Koniec Marta Hermanowicz 7,5
ocenił(a) na 106 tyg. temu „Też mam swoje liczby. Jestem podzielona. Składam się z pięćdziesięciu dwóch zakątków, jeden ciemniejszy od drugiego. Nie wiem, czy jestem żywa, czy umarła, przykryjcie mnie ziemią. Miotam się między wtedy i teraz, stara dusza, niewypał z czasów wojny, dziecko relikt przeszłości.
Próbuję złożyć się w całość. Bóg mnie rzucił, nie trafił do celu. Teraz trzeba pozbierać z podłogi, wstać, otrzepać, dotrzeć gdzieś, zrobić coś, marsz, marsz, Dąbrowski. Zjeżdżam w połowie życia ruchomymi schodami na peron trzeci piekła, krąg pierwszy. Patrzę na ludzi obijających się o siebie w sobotę o czwartej czterdzieści rano. Zawieruszeni na Centralnym, próbują wsiąść do właściwego wagonu. (…). Jak nazywał się pociąg z wagonami bydlęcymi relacji Wołyń-Syberia, może Dostojewski albo Tołstoj?”
Hermanowicz zamieszcza tutaj wszystko i jakimś cudem unosi ciężar historii swojej rodziny. Zesłanie, powrót do poniemieckiej pustki, dziedziczenie traum, wyrwa w młodszym pokoleniu nie do zasypania, znamię bycia dzieckiem ocalałych. Wszystko tu jest poniemieckie, poradzieckie, sypie się na ulicy Koniec dziesięć, skrzypi, rdzewieje, nie daje się naprawić. Autorka wybiera nietuzinkowy sposób podzielenia się losami swoich przodków. Na główną bohaterkę wybiera Malwinkę, dziewczynkę podziurawioną przeszłością, która nie czuje się ani żywa ani martwa. Śni nieswoje sny, te przejęła jej babka. To dzięki temu mechanizmowi możemy śledzić fabułę rozpościerającą się pomiędzy wojenną tragedię zsyłki na Syberię i Polskę lat 90-tych XX wieku.
To, jak Hermanowicz pisze, do jakich salt językowych ma talent, jak zachwyca, nie opuści nigdy czytelniczej pamięci. Niesamowitym jest fakt, że niełatwo było jej znaleźć wydawcę. Każde zdanie jest tak dopracowane, że nie sposób nie docenić morderczej pracy, jaką wykonała autorka, by nie tylko opowiedzieć tę historię, ale zrobić to w sposób równy arcydziełu. „Bloki miały barwę ludzkiego mięsa, barwę człowieka świeżo obdartego ze skóry” - pisze w pewnym momencie i takie dla mnie jest jej pisanie - rozbebeszone, obdarte ze skóry, czuć je surowym mięsem i nieokiełznaniem.

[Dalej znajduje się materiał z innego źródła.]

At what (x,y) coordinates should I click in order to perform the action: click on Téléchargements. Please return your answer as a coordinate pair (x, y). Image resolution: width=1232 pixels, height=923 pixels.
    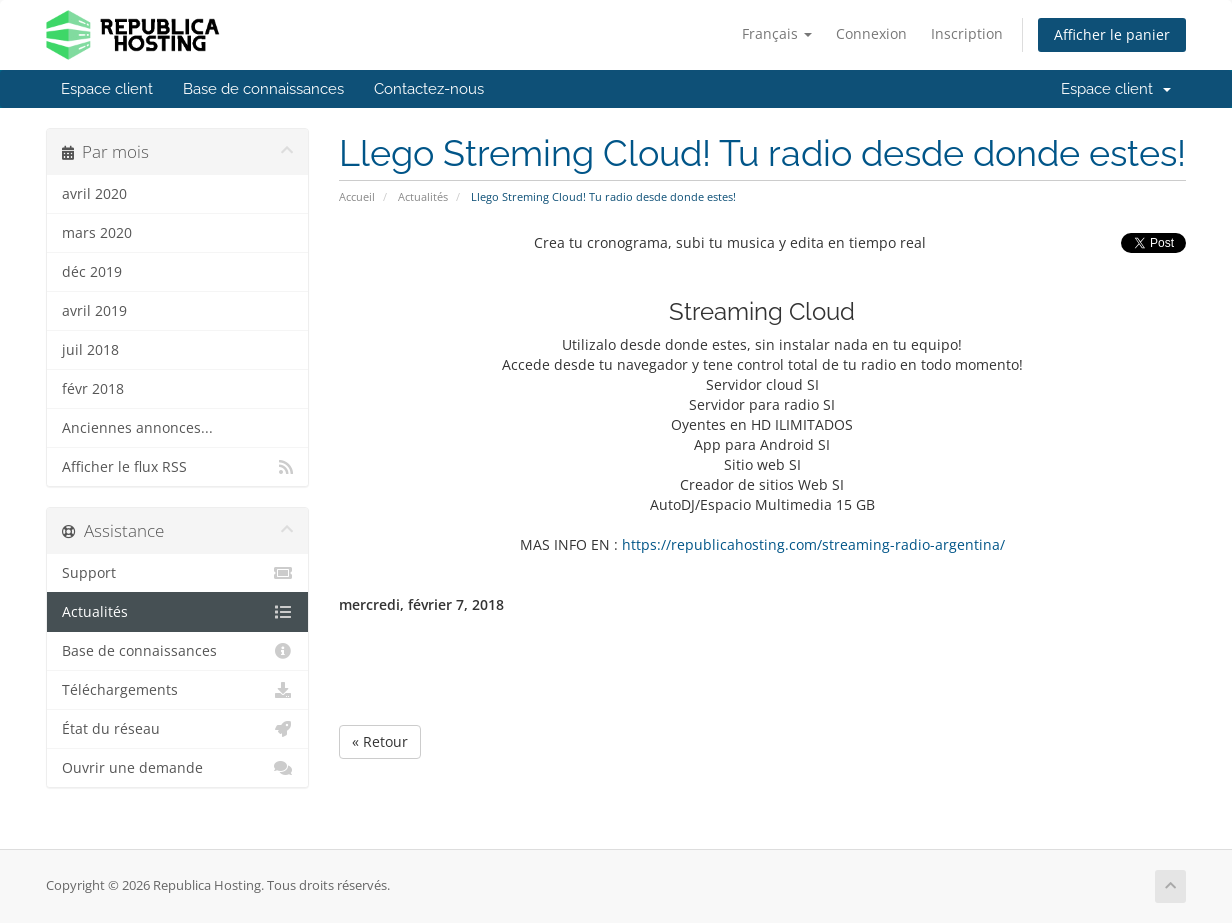     Looking at the image, I should click on (177, 690).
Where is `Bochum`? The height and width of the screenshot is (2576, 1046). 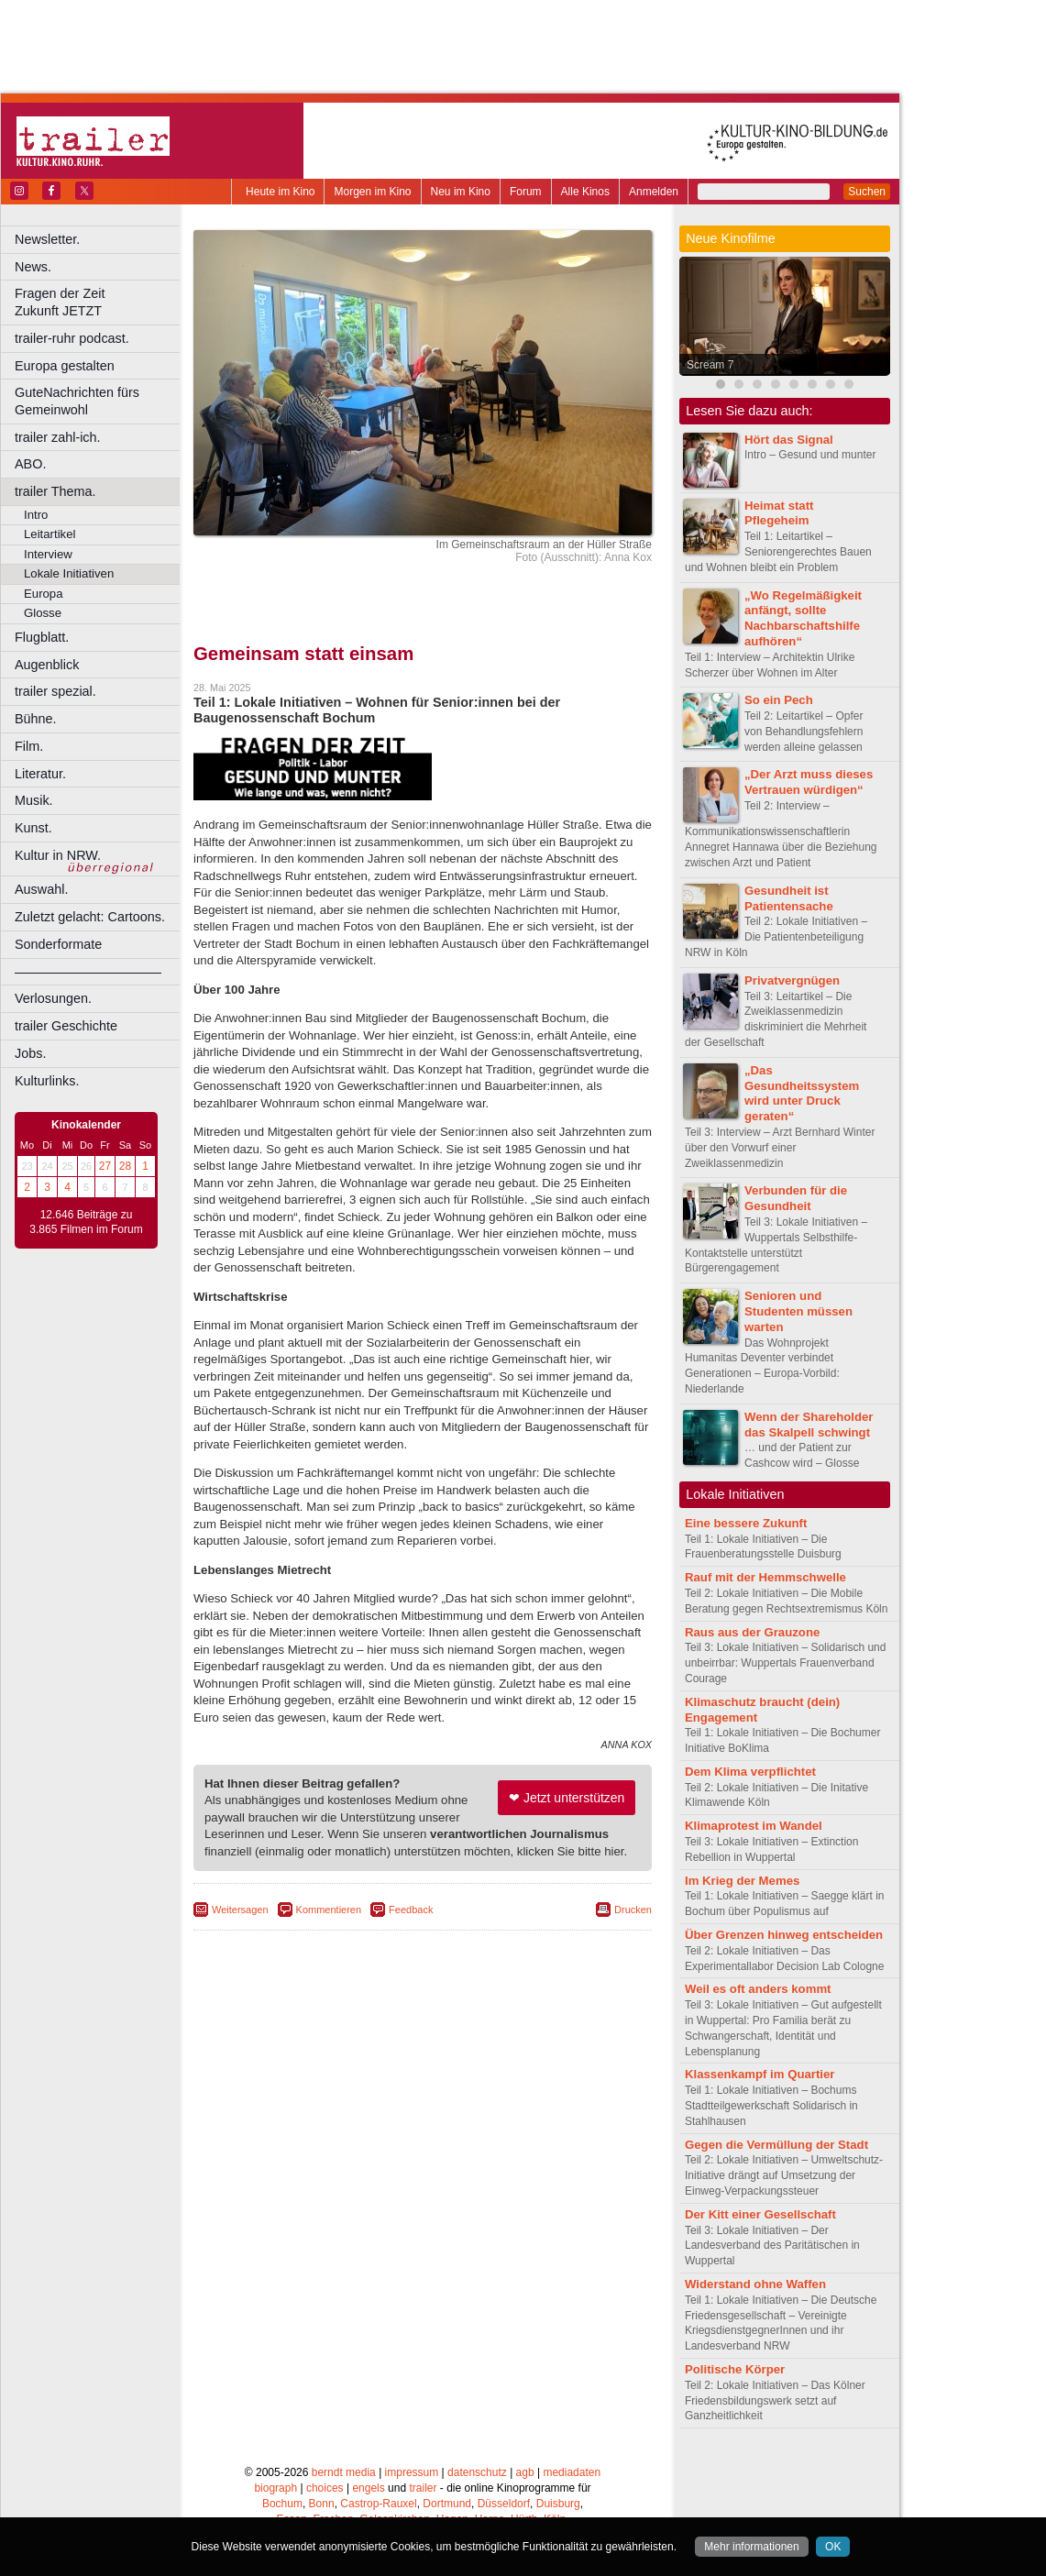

Bez wahania nazywam Martę Hermanowicz najważniejszym nowym głosem na scenie polskiej prozy.
Chcę więcej. Moje słowa kuleją wobec talentu literackiego autorki, ale uwierzcie, że jest on niezaprzeczalny i epicki.
To jedna z tych książek, po których ciężko sięgnąć po następną książkę, bo wiesz, że długo nie przeczytasz nic lepszego.
Koniecznie umieśćcie ją w swoich planach czytelniczych.